Sebaliknya, siapa pun yang siap mengosongkan diri dan melepaskan semua yang tampak isi tanpa merasa berat, tetapi dengan rela dan tanpa beban, sesungguhnya ialah pribadi yang benar-benar ber-"isi". Bukankah bulir gandum semakin berisi akan semakin merunduk, tidak berdiri tegak dan menentang sekitarnya. Hanya bulir-bulir gandum yang kosong sajalah yang berkasnya mejulang. Demikian halnya dengan padi semakin berisi semakin menundukan diri.

Mereka yang betul-betul "isi" tidak pernah takut kalau dirinya tampak kosong karena "isi" atau "kosong" tidak pernah ditentukan oleh penilaian dari luar.

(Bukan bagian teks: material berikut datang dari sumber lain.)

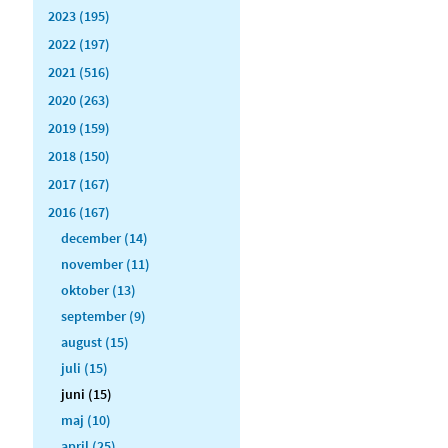
2023 (195)
2022 (197)
2021 (516)
2020 (263)
2019 (159)
2018 (150)
2017 (167)
2016 (167)
december (14)
november (11)
oktober (13)
september (9)
august (15)
juli (15)
juni (15)
maj (10)
april (25)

Nah, Manusia itu cuma memiliki dua hal, kelemahan dan kekuatan. Kepandaian di satu sisi, kebodohan di sisi yang lain. Oleh karena itu, selama segala sesuatu itu dihasilkan manusia, yaa..hasilnya mengandung dua hal abadi itu yang menempel dan tak bisa dilepaskan.

Jadi, sungguh wajar kalau tak ada karya buatan manusia yang sempurna. Yang sesungguhnya lebih penting dari itu adalah melatih kemampuan menghargai keindahan karya seseorang, tidak hanya dengan kasatnya mata, tetapi juga dengan murninya hati. Syukur-syukur dapat menyerap maknanya bukan malah menggungulinya. Sempurna itu salah satunya kalau saya bisa memainkan hati, dan bukan hanya memainkan mata.

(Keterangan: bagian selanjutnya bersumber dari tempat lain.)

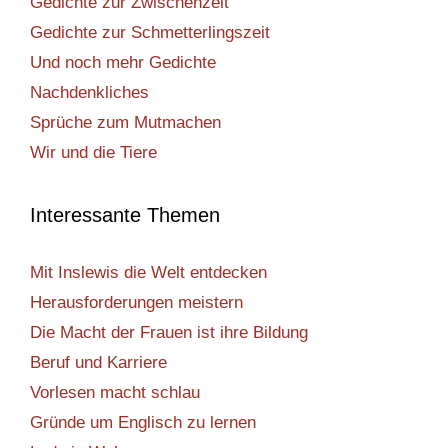
Gedichte zur Zwischenzeit
Gedichte zur Schmetterlingszeit
Und noch mehr Gedichte
Nachdenkliches
Sprüche zum Mutmachen
Wir und die Tiere
Interessante Themen
Mit Inslewis die Welt entdecken
Herausforderungen meistern
Die Macht der Frauen ist ihre Bildung
Beruf und Karriere
Vorlesen macht schlau
Gründe um Englisch zu lernen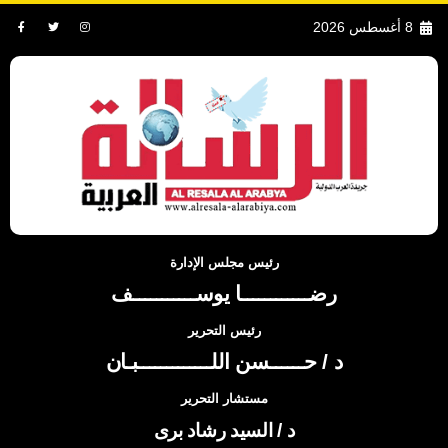
8 أغسطس 2026
رئيس مجلس الإدارة
رضــــــــــــا يوســـــــــــف
رئيس التحرير
د / حــــــسن اللـــــــــــــبـان
مستشار التحرير
د / السيد رشاد برى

Hal lain adalah: "Nobody has the whole truth, every body has piece of everything." Di dunia ini tidak pernah ada seorang pun yang memiliki seluruh kebenaran; masing masing orang hanya memiliki sepotong kebenaran (termasuk saya). Oleh karena itu, tidak pernah ada seorang pun di dunia ini yang sepenuhnya tanpa cacat cela (sempurna) atau sepenuhnya "isi", selalu saja ada bagian dari dirinya yang dipenuhi oleh orang lain. Begitu juga sebaliknya, tidak pernah ada di dunia ini pribadi yang sepenuhnya "kosong", selalu saja ia dapat memberi sumbangsih untuk orang lain agar dapat dipenuhkan.